● **Material for this task**:
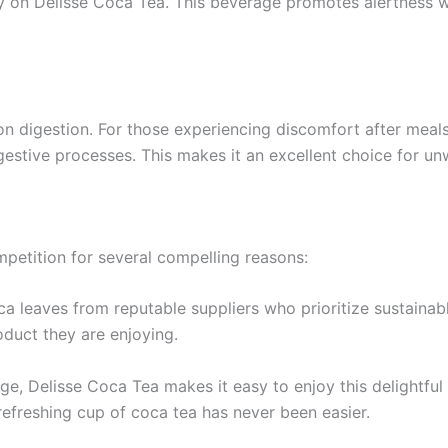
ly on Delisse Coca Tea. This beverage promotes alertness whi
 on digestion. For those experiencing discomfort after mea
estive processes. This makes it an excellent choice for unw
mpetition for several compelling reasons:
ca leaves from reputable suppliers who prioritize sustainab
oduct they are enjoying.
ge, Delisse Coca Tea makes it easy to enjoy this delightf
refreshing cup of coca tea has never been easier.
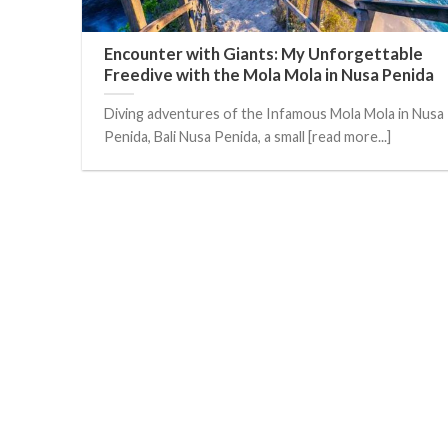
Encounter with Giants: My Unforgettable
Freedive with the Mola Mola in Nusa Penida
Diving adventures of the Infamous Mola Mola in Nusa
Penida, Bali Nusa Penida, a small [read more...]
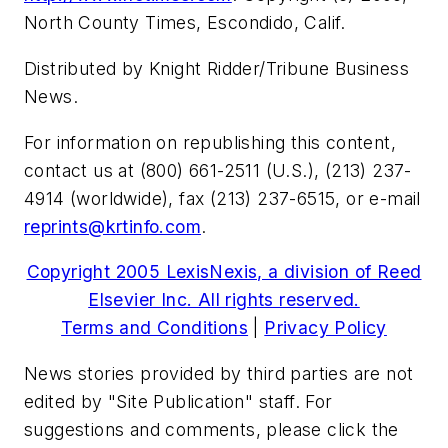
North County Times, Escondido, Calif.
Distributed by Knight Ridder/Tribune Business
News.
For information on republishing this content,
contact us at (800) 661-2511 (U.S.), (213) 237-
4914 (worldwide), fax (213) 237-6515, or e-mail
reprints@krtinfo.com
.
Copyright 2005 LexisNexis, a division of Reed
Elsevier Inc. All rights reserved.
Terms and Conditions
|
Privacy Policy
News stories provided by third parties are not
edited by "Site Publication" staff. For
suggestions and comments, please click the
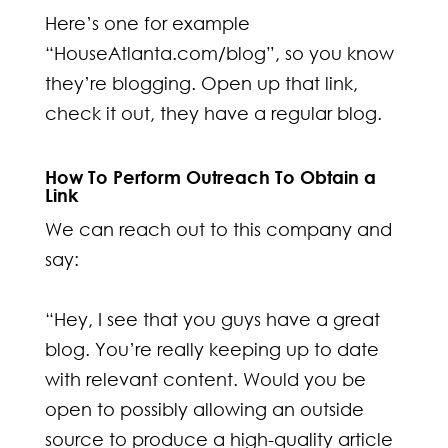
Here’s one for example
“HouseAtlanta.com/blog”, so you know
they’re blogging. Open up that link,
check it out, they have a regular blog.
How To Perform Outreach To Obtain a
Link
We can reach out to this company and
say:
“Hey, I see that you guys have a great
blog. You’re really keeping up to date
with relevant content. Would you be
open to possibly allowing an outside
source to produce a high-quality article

● **What is being asked**:
Of the lines in the listing, some hold the word "makes". Report how many, and only that.

● **Solution to this problem**:
2